Cryptocurrency, a field still in its infancy, has not been without its share of risks, hacks, and scams. From Ethereum’s DAO theft to Bitcoin’s hack of countless exchanges from Bitfinex to ShapeShift, cryptocurrency users must take special care to secure their own funds. Recently, darknet market Oasis went offline in what appears to be an exit scam, leaving the owners of 150 Bitcoins and an indeterminate amount of Monero without access to their funds.
Cointelegraph interviewed Monero developer Riccardo Spagni, aka FluffyPony, on striking a balance between wallet security/privacy and usability.
Security/privacy vs. usability
Cointelegraph: Cryptocurrency is still an emerging field, and as such hacks and heists have dotted much of Bitcoin's early and current history. How does Monero's private Blockchain affect the ability to deal with theft, such as locating stolen funds?
Riccardo Spagni: Well how do you go about tracing the theft of cash, or of jewelry, or of a gold bar? Most thefts are tackled with good ol' fashioned police work, and having a traceable cryptocurrency doesn't really make much of a difference to the way law enforcement deal with thefts.
CT: Are web wallets generally a secure method of storing large amounts of cryptocurrency?
RS: No, web wallets are a terrible way of storing large amounts of cryptocurrency - hence the huge warning when you create a MyMonero account.
CT: How effective has that warning been in encouraging users to use the web wallet responsibly?
RS: Tough to say, I've certainly seen an uptick in people asking about cold storage on IRC and Reddit, so that's a positive sign.
CT: At present, what's the most secure way for Monero users to store their funds?

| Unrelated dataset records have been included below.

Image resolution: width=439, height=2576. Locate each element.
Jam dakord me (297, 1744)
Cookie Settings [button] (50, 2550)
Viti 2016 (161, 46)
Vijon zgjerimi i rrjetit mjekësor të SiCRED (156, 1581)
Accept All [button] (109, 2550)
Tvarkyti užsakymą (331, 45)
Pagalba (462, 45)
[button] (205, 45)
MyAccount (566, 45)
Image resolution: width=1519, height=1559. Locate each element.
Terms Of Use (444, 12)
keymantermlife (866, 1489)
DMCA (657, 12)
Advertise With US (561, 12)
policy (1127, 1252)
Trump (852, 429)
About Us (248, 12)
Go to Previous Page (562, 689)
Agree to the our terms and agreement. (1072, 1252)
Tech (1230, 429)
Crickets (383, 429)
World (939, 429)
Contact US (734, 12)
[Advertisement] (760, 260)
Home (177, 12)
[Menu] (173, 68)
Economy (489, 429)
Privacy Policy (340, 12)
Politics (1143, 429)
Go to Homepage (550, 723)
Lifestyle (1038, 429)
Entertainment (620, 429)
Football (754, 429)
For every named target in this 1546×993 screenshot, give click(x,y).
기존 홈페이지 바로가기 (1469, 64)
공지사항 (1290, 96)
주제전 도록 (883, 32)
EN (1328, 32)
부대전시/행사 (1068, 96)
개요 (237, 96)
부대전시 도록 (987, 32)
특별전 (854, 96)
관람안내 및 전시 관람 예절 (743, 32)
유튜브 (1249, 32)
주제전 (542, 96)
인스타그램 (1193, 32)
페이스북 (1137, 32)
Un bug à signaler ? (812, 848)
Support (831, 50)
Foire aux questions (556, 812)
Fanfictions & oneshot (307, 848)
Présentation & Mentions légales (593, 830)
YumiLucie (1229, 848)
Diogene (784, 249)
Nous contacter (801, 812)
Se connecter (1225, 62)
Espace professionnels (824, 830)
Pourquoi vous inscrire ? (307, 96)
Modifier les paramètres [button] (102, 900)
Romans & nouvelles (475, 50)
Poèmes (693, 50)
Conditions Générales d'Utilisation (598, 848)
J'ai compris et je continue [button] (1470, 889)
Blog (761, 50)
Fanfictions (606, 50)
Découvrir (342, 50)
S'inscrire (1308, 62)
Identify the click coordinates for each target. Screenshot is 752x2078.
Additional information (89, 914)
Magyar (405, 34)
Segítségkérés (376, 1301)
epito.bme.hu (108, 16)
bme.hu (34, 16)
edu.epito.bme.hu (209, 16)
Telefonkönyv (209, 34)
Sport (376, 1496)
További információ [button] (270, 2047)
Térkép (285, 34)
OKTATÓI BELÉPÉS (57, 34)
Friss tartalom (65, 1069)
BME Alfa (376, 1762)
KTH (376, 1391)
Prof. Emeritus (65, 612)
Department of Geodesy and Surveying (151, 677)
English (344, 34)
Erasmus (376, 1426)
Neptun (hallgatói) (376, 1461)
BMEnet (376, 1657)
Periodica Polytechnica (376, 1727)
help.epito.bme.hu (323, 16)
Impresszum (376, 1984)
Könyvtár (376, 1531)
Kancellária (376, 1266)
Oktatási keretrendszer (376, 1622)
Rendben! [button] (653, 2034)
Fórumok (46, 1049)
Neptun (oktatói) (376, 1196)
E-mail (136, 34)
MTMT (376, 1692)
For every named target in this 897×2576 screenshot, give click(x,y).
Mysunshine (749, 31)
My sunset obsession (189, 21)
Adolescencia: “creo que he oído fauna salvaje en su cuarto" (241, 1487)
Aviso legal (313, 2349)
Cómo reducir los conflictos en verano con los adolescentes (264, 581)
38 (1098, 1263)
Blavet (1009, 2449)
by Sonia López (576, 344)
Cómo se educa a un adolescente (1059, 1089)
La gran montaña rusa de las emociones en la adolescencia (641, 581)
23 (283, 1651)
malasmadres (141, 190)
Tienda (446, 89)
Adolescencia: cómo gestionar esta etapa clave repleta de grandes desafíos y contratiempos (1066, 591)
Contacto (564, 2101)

RS: By using some form of cold storage, eg. moneroaddress.org, which can and should be used offline, and can also be downloaded from Github and run offline. There's also luigi1111's ice-cold 2FA storage that has quite a novel dual key cold storage mechanism.
Balance between "convenient" and "secure enough"
CT: Cryptocurrency users must strike a balance between security and ease of use. Do you see difficult to use security features leading some users to neglect their security in favor of practicality?
RS: Yeah definitely - it's one of the reasons why brain wallets have been such an absolute fail, they just lead to people creating easily broken seeds. It's extremely hard to strike a balance between "convenient" and "secure enough", and only time will reveal with screws need to be tightened or loosened in one particular area or another.
CT: On the usability front, how many solid mobile wallet options are there for Monero users?
RS: None, the only mobile wallet is Freewallet, and that's a custodial service that appears likely to be a scam.
CT: Any on the horizon, or are there more pressing developmental priorities?
RS: Yes there are a few that I've heard are in the works, plus MyMonero is working on one, but it's not a priority for core Monero software projects right now.
CT: What are present core priorities?
RS: We ascribe to the philosophy of "first make it work, then make it work well", and Monero is still very much in the "make it work" phase. The priorities are largely covered in the research and development goals on the website. Several of those are being worked on simultaneously by different groups of Monero's 130+ contributors, so "priority" is determined by contributors not by any particular person.
CT: Philosophically speaking, most people seem content (or otherwise complacent) with the low-privacy world of banking. Is total financial privacy something that you see becoming a priority to larger segments of the population, or will it remain relativity niche?
RS: Good question. Of course, as a believer in personal privacy I'd love for people to be more aware of their privacy risks. Pragmatically speaking, though, I suspect that the "raw" use of cryptocurrencies will remain niche, and people will gravitate to much easier to use layer 2 / 3 systems like Lightning Network, so they'll almost unwittingly be using a cryptocurrency rather than actively seeking one out.
I fully expect Monero will be part of the wider gamut of "layer 1" cryptocurrencies for the foreseeable future, otherwise I wouldn't be working on it, but I don't think we'll achieve Bitcoin levels of use (barring something catastrophic) because Bitcoin already exists.
CT: And the follow-up: the concept of being your own bank implies a great amount of personal responsibility. Do you think the public at large will ever be ready for that?
RS: Yes definitely, but it'll take successive generations to get there. Think about how long it's taken for people to stop using weak passwords - and yet still most older people use their date of birth.